In 1989, Kashmiris reignited their demand for the UN-mandated right to self-determination and plebiscite. Bashir’s book is a searing eyewitness to the violence that India unleashed to repress the insurrection and its aftermath. Every page is an open wound, as not even one person mentioned is untouched by the disproportionate violence of the Indian military. The book documents Kashmir turning into what it has since come to be known as: a beautiful open-air prison and one of the most densely militarised zones in the world. The swelling numbers of soldiers and mushrooming of military bunkers are ominous in more ways than one.

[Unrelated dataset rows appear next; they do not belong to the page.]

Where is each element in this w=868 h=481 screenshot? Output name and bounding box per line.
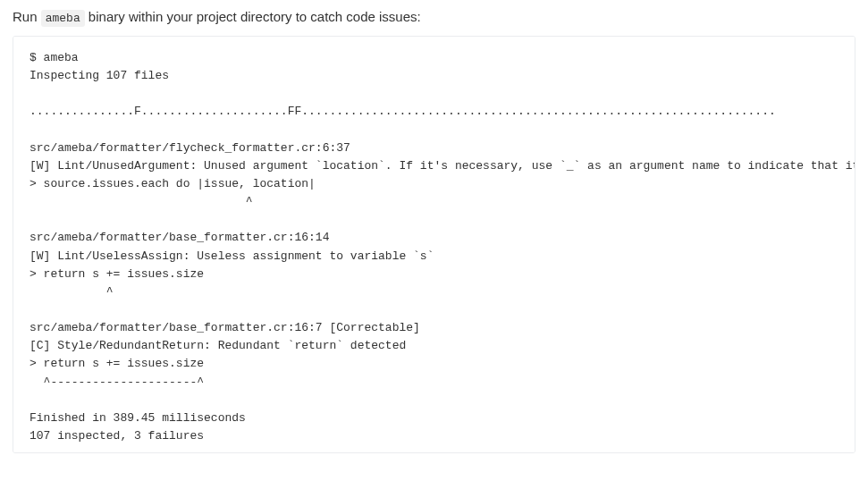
intro-suffix: binary within your project directory to … [85,9,421,24]
terminal-output: $ ameba Inspecting 107 files ...........… [29,49,855,445]
intro-text: Run ameba binary within your project dir… [13,9,855,25]
intro-prefix: Run [13,9,41,24]
code-block-container[interactable]: $ ameba Inspecting 107 files ...........… [13,36,855,453]
inline-code-ameba: ameba [41,10,85,27]
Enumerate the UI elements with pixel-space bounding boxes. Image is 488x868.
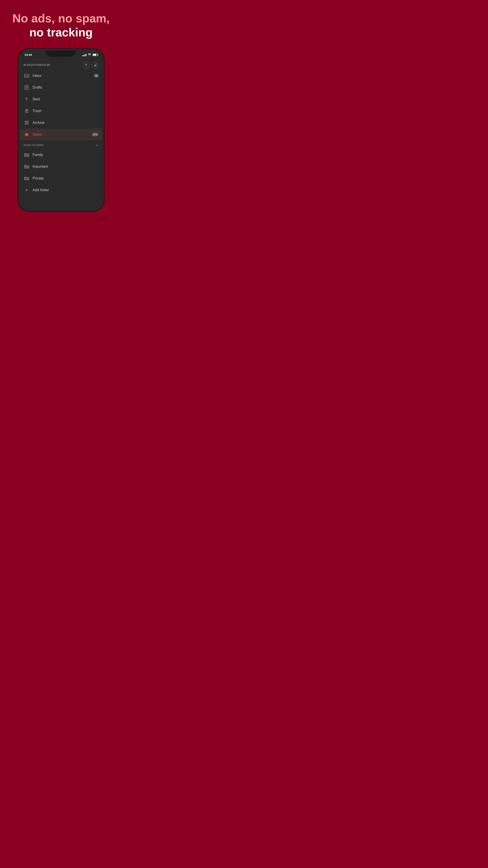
private-folder-icon	[24, 175, 30, 182]
add-folder-label: Add folder	[33, 188, 98, 192]
drafts-label: Drafts	[33, 86, 98, 90]
folders-section-title: YOUR FOLDERS	[24, 144, 43, 147]
sidebar-item-archive[interactable]: Archive	[20, 117, 102, 129]
archive-label: Archive	[33, 121, 98, 125]
phone-frame: 14:44 ALICE@TU	[18, 49, 104, 211]
svg-line-24	[28, 136, 29, 136]
archive-icon	[24, 120, 30, 126]
sidebar-item-sent[interactable]: Sent	[20, 93, 102, 105]
important-label: Important	[33, 164, 98, 168]
add-folder-button[interactable]: + Add folder	[20, 184, 102, 196]
trash-icon: +	[24, 108, 30, 114]
sidebar-item-inbox[interactable]: Inbox 1	[20, 70, 102, 82]
battery-icon	[93, 54, 98, 56]
svg-rect-1	[85, 65, 87, 65]
important-folder-icon: +	[24, 163, 30, 170]
sidebar-item-spam[interactable]: Spam 173	[20, 129, 102, 141]
family-folder-icon	[24, 152, 30, 158]
svg-rect-3	[94, 66, 96, 66]
status-icons	[82, 54, 98, 56]
app-screen: ALICE@TUTANOTA.DE	[20, 59, 102, 210]
folders-section-header: YOUR FOLDERS ✏	[20, 141, 102, 149]
family-label: Family	[33, 153, 98, 157]
sent-label: Sent	[33, 97, 98, 101]
drafts-icon	[24, 84, 30, 91]
inbox-badge: 1	[94, 74, 98, 78]
phone-notch	[46, 51, 76, 57]
inbox-icon	[24, 72, 30, 79]
svg-line-20	[28, 133, 29, 134]
svg-text:+: +	[28, 166, 29, 168]
svg-rect-2	[86, 66, 87, 66]
spam-label: Spam	[33, 132, 92, 136]
sidebar-item-important[interactable]: + Important	[20, 161, 102, 173]
spam-icon	[24, 131, 30, 138]
compose-button[interactable]	[92, 62, 98, 68]
account-email: ALICE@TUTANOTA.DE	[24, 64, 50, 66]
signal-icon	[82, 54, 86, 56]
folders-edit-button[interactable]: ✏	[96, 144, 98, 147]
svg-text:+: +	[28, 112, 29, 113]
filter-button[interactable]	[83, 62, 90, 68]
drawer: ALICE@TUTANOTA.DE	[20, 59, 102, 196]
drawer-header: ALICE@TUTANOTA.DE	[20, 59, 102, 70]
svg-line-19	[25, 133, 26, 134]
wifi-icon	[88, 54, 91, 56]
spam-badge: 173	[92, 133, 98, 136]
inbox-label: Inbox	[33, 74, 94, 78]
hero-line2: no tracking	[29, 26, 93, 39]
hero-line1: No ads, no spam,	[12, 12, 110, 25]
hero-section: No ads, no spam, no tracking	[3, 0, 119, 46]
add-folder-icon: +	[24, 187, 30, 193]
sidebar-item-trash[interactable]: + Trash	[20, 105, 102, 117]
sidebar-item-drafts[interactable]: Drafts	[20, 82, 102, 93]
sidebar-item-family[interactable]: Family	[20, 149, 102, 161]
sent-icon	[24, 96, 30, 102]
status-time: 14:44	[24, 53, 32, 57]
svg-line-23	[25, 136, 26, 136]
svg-point-25	[26, 133, 27, 134]
sidebar-item-private[interactable]: Private	[20, 173, 102, 184]
trash-label: Trash	[33, 109, 98, 113]
private-label: Private	[33, 176, 98, 180]
svg-rect-0	[85, 64, 88, 64]
header-icons	[83, 62, 98, 68]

Bashir joins a few select memoirists who have focussed on growing up in Kashmir in the 1990s. She brings an intimate, sharp and gendered perspective to accounts that speak specifically from the Kashmiri Muslim vantage point, including Curfewed Night by Basharat Peer and Jaffna Street by Mir Khalid. Bashir’s memoir begins with and revolves around the death of her grandmother, lovingly called Bobeh—a title reserved for Kashmiri matriarchs. Bobeh’s death becomes symbolic of the final departure of love, protection and compassion from Bashir’s life. Despite having been ill with asthma, Bobeh had taken care of Bashir. At times, she even annoyed the young teenager who was trying to seek private space for herself, which was already hard to get because of her age and gender, but also because her life was under relentless military surveillance. “On the deserted streets of my neighbourhood, in the presence of so many military bunkers and the gaze of unknown men inside them, I suddenly became aware of my body and its contours,” Bashir writes. On the streets, she walked hunched over to shield her body from ogling Indian soldiers; she carried this hunch into adulthood.
Homes became sites of desecration by the military. The level of surveillance was such that Bashir notes that homes were even searched “without anyone entering it physically.” She recounts how every knock and creak spelled humiliation, imprisonment and, worst of all, death:
The dreadful rhythm of jackboots echoed through the bitter cold winter evenings. We did everything we could to shut the sinister, synchronized sound out. We put up heavy crewel curtains with thick linings and added a layer of woollen blankets on the latticed wooden windows, but even that did not stop the unwanted entry of those steps which pushed further, inch upon inch, into our kitchen which overlooked the street. From there, they stomped on our temples and finally entered our heads. The marching seeped into our silences, punctuated our conversations with pauses, which, in turn, jumbled our thoughts and our language.